--- AIM OF THE EXERCISE ---
Without any of the pictures, set down the data below exactly.

--- EXERCISE MATERIAL ---
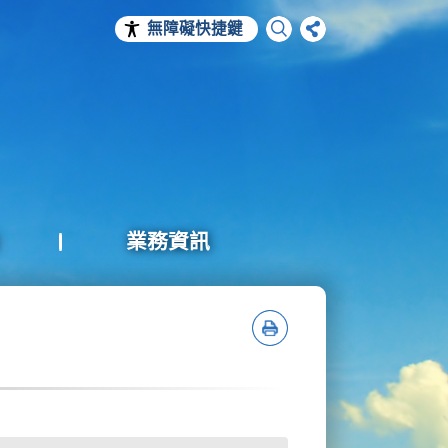
無障礙快捷鍵
業務資訊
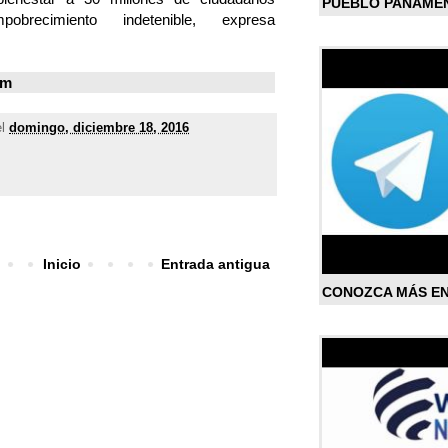
PUEBLO PANAME
recimiento indetenible, expresa
om
el
domingo, diciembre 18, 2016
Inicio
Entrada antigua
CONOZCA MÁS E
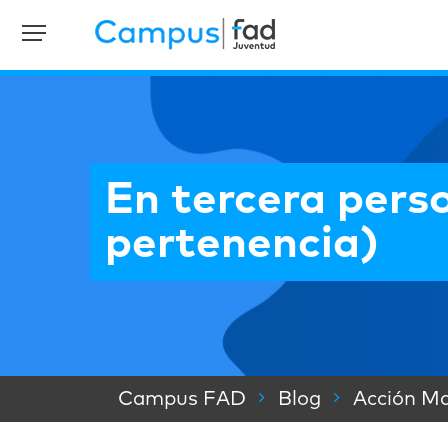
En tercera perso
pertenencia)
Campus FAD
Blog
Acción Ma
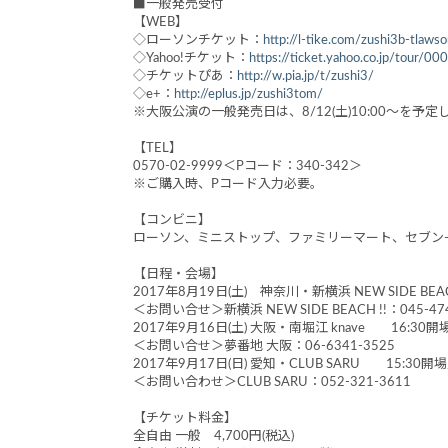
■一般発売受付
【WEB】
◇ローソンチケット：
http://l-tike.com/zushi3b-tlaws
◇Yahoo!チケット：
https://ticket.yahoo.co.jp/tour/0
◇チケットぴあ：
http://w.pia.jp/t/zushi3/
◇e+：
http://eplus.jp/zushi3tom/
※大阪公演の一般発売日は、8/12(土)10:00～を予
【TEL】
0570-02-9999＜Pコード：340-342＞
※ご購入時、Pコード入力必要。
【コンビニ】
ローソン、ミニストップ、ファミリーマート、セブン
【日程・会場】
2017年8月19日(土) 神奈川・新横浜 NEW SIDE BEA
＜お問い合せ＞新横浜 NEW SIDE BEACH !!：045-474
2017年9月16日(土) 大阪・南堀江 knave 16:30開
＜お問い合せ＞夢番地 大阪：06-6341-3525
2017年9月17日(日) 愛知・CLUB SARU 15:30開場
＜お問い合わせ＞CLUB SARU：052-321-3611
【チケット料金】
全自由 一般 4,700円(税込)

--- SOLUTION ---
無障礙快捷鍵
業務資訊
PUEBLO PANAME
recimiento indetenible, expresa
om
el
domingo, diciembre 18, 2016
Inicio
Entrada antigua
CONOZCA MÁS E
En tercera perso
pertenencia)
Campus FAD
Blog
Acción Ma
■一般発売受付
【WEB】
◇ローソンチケット：
http://l-tike.com/zushi3b-tlaws
◇Yahoo!チケット：
https://ticket.yahoo.co.jp/tour/0
◇チケットぴあ：
http://w.pia.jp/t/zushi3/
◇e+：
http://eplus.jp/zushi3tom/
※大阪公演の一般発売日は、8/12(土)10:00～を予
【TEL】
0570-02-9999＜Pコード：340-342＞
※ご購入時、Pコード入力必要。
【コンビニ】
ローソン、ミニストップ、ファミリーマート、セブン
【日程・会場】
2017年8月19日(土) 神奈川・新横浜 NEW SIDE BEA
＜お問い合せ＞新横浜 NEW SIDE BEACH !!：045-474
2017年9月16日(土) 大阪・南堀江 knave 16:30開
＜お問い合せ＞夢番地 大阪：06-6341-3525
2017年9月17日(日) 愛知・CLUB SARU 15:30開場
＜お問い合わせ＞CLUB SARU：052-321-3611
【チケット料金】
全自由 一般 4,700円(税込)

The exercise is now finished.